[PROVIDED DATA — start]
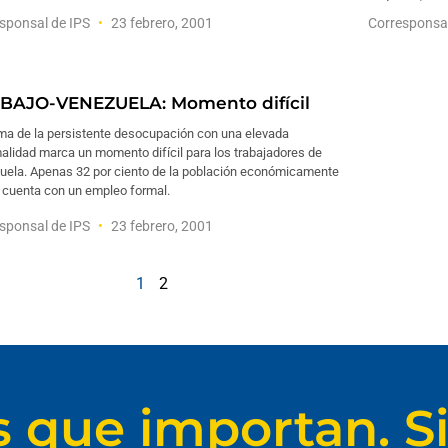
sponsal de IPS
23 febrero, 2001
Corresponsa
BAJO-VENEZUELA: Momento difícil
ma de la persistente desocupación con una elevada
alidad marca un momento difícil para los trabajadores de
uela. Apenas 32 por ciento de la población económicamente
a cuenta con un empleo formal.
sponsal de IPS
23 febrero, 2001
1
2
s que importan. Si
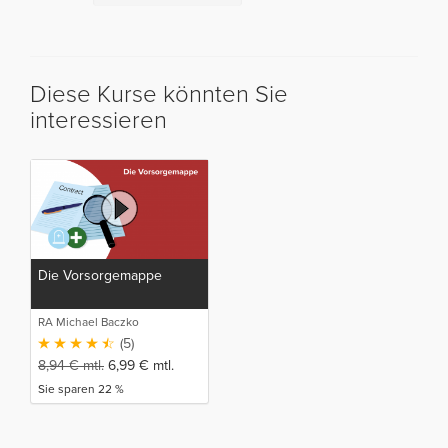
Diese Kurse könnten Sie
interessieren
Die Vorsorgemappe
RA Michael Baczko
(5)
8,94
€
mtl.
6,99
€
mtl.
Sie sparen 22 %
[PROVIDED DATA — finish]
[PROVIDED DATA — start]
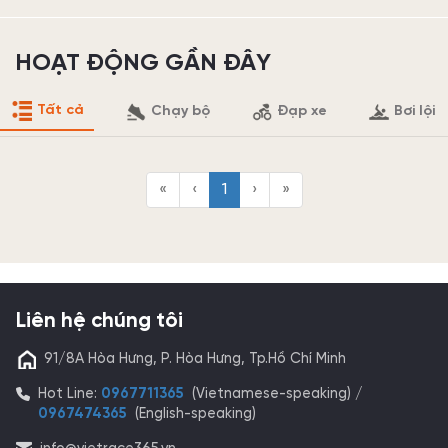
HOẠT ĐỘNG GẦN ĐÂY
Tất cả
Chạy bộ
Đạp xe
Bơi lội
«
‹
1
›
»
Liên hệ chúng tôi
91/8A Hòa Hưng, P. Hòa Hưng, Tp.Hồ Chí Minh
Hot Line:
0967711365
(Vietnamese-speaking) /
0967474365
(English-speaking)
[PROVIDED DATA — finish]
== TASK DETAILS ==
Repeat, word for word, the lines above between the line holding "Diese Kurse könnten Sie" and the line holding "Sie sparen 22 %", inclusive; omit everything else.

== EXERCISE RESPONSE ==
Diese Kurse könnten Sie
interessieren
Die Vorsorgemappe
RA Michael Baczko
(5)
8,94
€
mtl.
6,99
€
mtl.
Sie sparen 22 %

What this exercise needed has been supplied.